The most important such event that happened to me was at noon on Sunday, 12 March 1967, on the east coast of Florida near Daytona Beach. I was a teenager at the time. My mother had decided to take us all to the beach, and I had permission to bring along a friend named Ronny (whom I have not seen in the years since, by the way.)
Ronny and I went into the water together, but we decided right away that because the water was so unseasonably cold we really didn’t want to go in much further than waist deep. We just stood there in the water and chatted. There were a lot of waves that day, so as each wave came, we just floated up over the top and came back down on our feet. We were good friends and we got so involved in our conversation that we stood there for a long time. We didn’t even notice that each time we floated over a wave, we were farther out, until after one wave passed by, there was nothing under our feet! We looked and saw the beach as a distant white line on the horizon.
Ronny said we should go back, and I agreed. Then Ronny shouted something to me, which I couldn’t hear, so I stopped swimming and began to tread water so I could talk to him. At that moment, a wave came and slapped me in the face!
Now I spent my entire childhood at the YMCA attempting to learn to swim, but the only strokes I could master were the backstroke and the sidestroke, because if I get any water into my nose, I get all clogged up and can’t breathe. So I couldn’t do the Australian crawl or the butterfly stroke or anything else for more than one lap. I had to swim with my head above water. When that wave slapped me in the face, my breathing passages filled up and I had a hard time breathing! I began to cough and choke as I was treading water. While I was struggling to regain control, a second wave slapped me in the face. It was all I could take. I couldn’t breathe very well, so I couldn’t swim. All I could do was tread water as the waves pulled me farther and farther out. I became alarmed, because we were farther out than any of the other swimmers that day, and the coast line was receding fast! Adrenaline shot through my body, I tread water furiously, but I couldn’t get up the strength or catch enough air to make any progress toward shore.
Then I became very depressed, because it was obvious that I would never make it. There was no one in sight; I couldn’t even see Ronny or the shore anymore. All around me was 360 degrees of water! I was very angry and upset, because I was only fifteen years old. I had never driven a car by myself. I had never done anything particularly good or evil, and I regretted that I hadn’t been wilder. I was going to die at the age of fifteen, and my body would never be recovered. I screamed to God, in whom I did not believe, in an incoherent cry for help. Then fatigue set in as my limbs grew tired. I became euphoric, and I longed for death. I was dying, I was crying, but it felt very good.
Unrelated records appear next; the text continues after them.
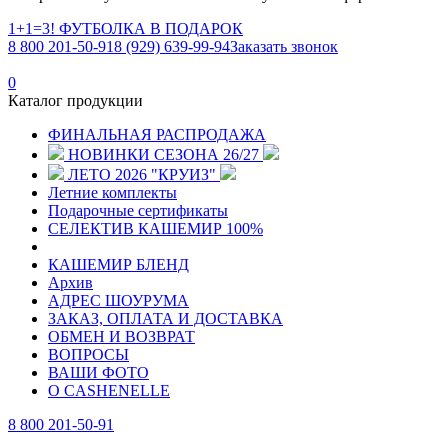
1+1=3! ФУТБОЛКА В ПОДАРОК
8 800 201-50-91
8 (929) 639-99-94
Заказать звонок
0
Каталог продукции
ФИНАЛЬНАЯ РАСПРОДАЖА
НОВИНКИ СЕЗОНА 26/27
ЛЕТО 2026 "КРУИЗ"
Летние комплекты
Подарочные сертификаты
СЕЛЕКТИВ КАШЕМИР 100%
КАШЕМИР БЛЕНД
Архив
АДРЕС ШОУРУМА
ЗАКАЗ, ОПЛАТА И ДОСТАВКА
ОБМЕН И ВОЗВРАТ
ВОПРОСЫ
ВАШИ ФОТО
О CASHENELLE
8 800 201-50-91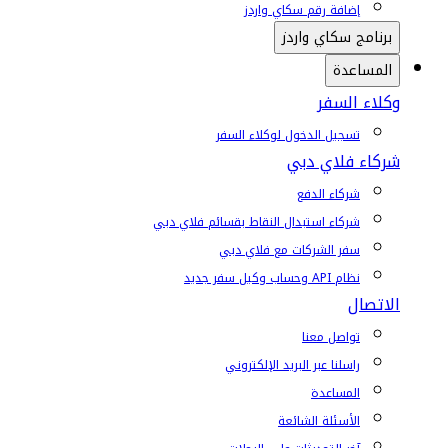
إضافة رقم سكاي واردز
برنامج سكاي واردز
المساعدة
وكلاء السفر
تسجيل الدخول لوكلاء السفر
شركاء فلاي دبي
شركاء الدفع
شركاء استبدال النقاط بقسائم فلاي دبي
سفر الشركات مع فلاي دبي
نظام API وحساب وكيل سفر جديد
الاتصال
تواصل معنا
راسلنا عبر البريد الإلكتروني
المساعدة
الأسئلة الشائعة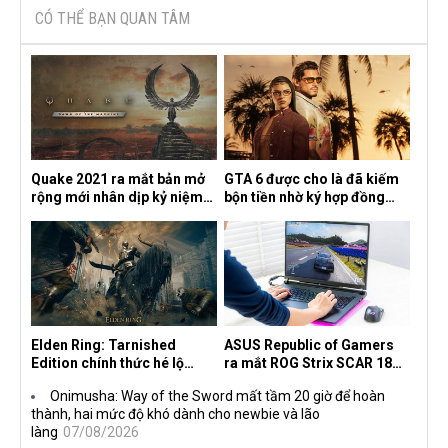
CÓ THỂ BẠN QUAN TÂM
Quake 2021 ra mắt bản mở
GTA 6 được cho là đã kiếm
rộng mới nhân dịp kỷ niệm
bộn tiền nhờ ký hợp đồng
30 năm, mang tên Dawn of
độc quyền với Netflix
the Machine
Elden Ring: Tarnished
ASUS Republic of Gamers
Edition chính thức hé lộ
ra mắt ROG Strix SCAR 18
nghề nghiệp mới siêu "ngầu"
2026 tại Việt Nam
Onimusha: Way of the Sword mất tầm 20 giờ để hoàn
thành, hai mức độ khó dành cho newbie và lão
làng
07/08/2026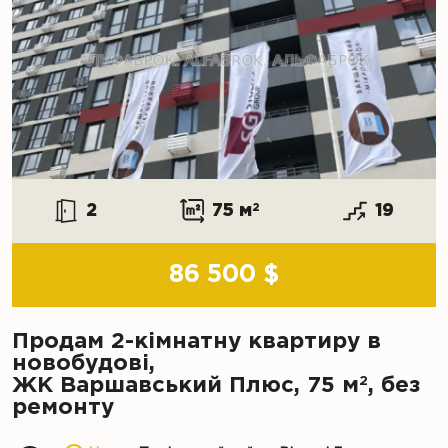
2
75 м
2
19
86 500 $
Продам 2-кімнатну квартиру в
новобудові,
2
ЖК Варшавський Плюс, 75 м
, без
ремонту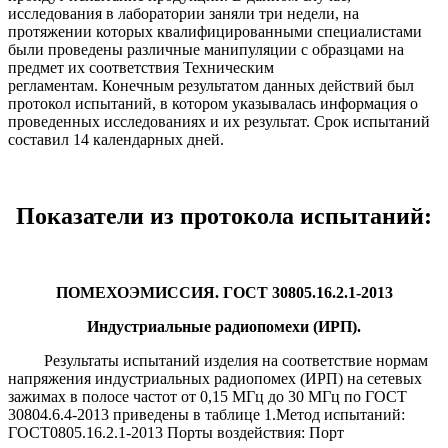
исследования в лаборатории заняли три недели, на
протяжении которых квалифицированными специалистами
были проведены различные манипуляции с образцами на
предмет их соответствия Техническим
регламентам. Конечным результатом данных действий был
протокол испытаний, в котором указывалась информация о
проведенных исследованиях и их результат. Срок испытаний
составил 14 календарных дней.
Показатели из протокола испытаний:
ПОМЕХОЭМИССИЯ. ГОСТ 30805.16.2.1-2013
Индустриальные радиопомехи (ИРП).
Результаты испытаний изделия на соответствие нормам
напряжения индустриальных радиопомех (ИРП) на сетевых
зажимах в полосе частот от 0,15 МГц до 30 МГц по ГОСТ
30804.6.4-2013 приведены в таблице 1.Метод испытаний:
ГОСТ0805.16.2.1-2013 Порты воздействия: Порт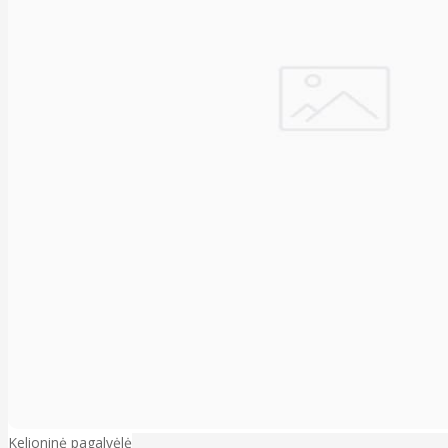
Kelioninė pagalvėlė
As my arms and legs became starved for oxygen, they began to go numb and gradually refused to move. I was very contented when I passed out and slipped beneath the water.
I don’t know if a second passed or a few minutes, because I was unconscious, but suddenly I became awake again. I was floating lifelessly beneath the surface of the ocean. My mouth was open and filed with the bad taste of the sea. My eyes were open, and I could see a distance school of fish in the murky green water. I was immediately angry, because I had been cheated my painless death! I thought I had died, but now I was alive and had to die all over again! But when I realized that my arms and legs would obey me now, I decided that I would break the surface one more time, look around, take one last breath, and then because the situation was so very hopeless, I would deliberately breathe the water and get it over with.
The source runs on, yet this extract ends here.